Lisbon Treaty: Tax
Article 93 [113], ex Art. 93 EC, amended], presented and discussed below
The Council shall, acting unanimously on a proposal from the Commission in accordance with a special legislative procedure and after consulting the European Parliament and the Economic and Social Committee, adopt provisions for the harmonisation of legislation concerning turnover taxes, excise duties and other forms of indirect taxation to the extent that such harmonisation is necessary to ensure the establishment and the functioning of the internal market within the time limit laid down in Article 14 and to avoid distortion of competition.
YES: Unanimity, and thus the Irish veto, is explicitly preserved in the area of tax. (Fine Gael).
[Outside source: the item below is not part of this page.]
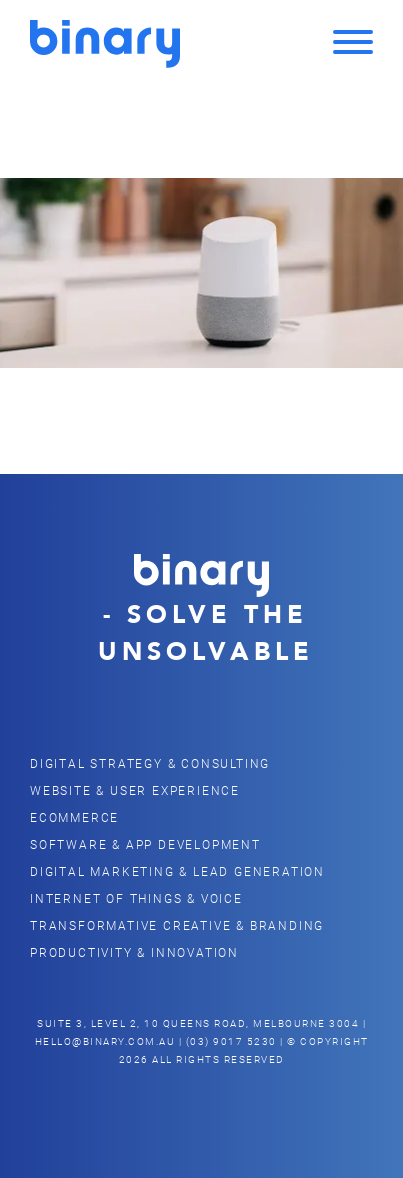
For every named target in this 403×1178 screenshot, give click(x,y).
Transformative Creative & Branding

This Article is important because it does not relate to direct or corporation tax. It deals only with indirect tax and, therefore, cannot be used as a basis for altering Ireland's corporation tax system. Even if it could be used for this purpose – and it can't - the Article provides a veto to each Member State. (Fianna Fail)
NO : This amends the existing treaties to give the EU Court of Justice the power to rule against Ireland's 12.5% company tax rate if it decides that this causes a "distortion of competition" in the EU internal market as compared with Germany's 30% rate. (National Platform on EU Research and Information Centre).
Commentary: this has no effect on the freedom of the Irish Government and Parliament to determine tax policies. The apprehension that the EU may insist on ending Ireland's “advantage” on corporation profits tax is misplaced. The section deals only with indirect tax and, anyway, this is subject to unaminity.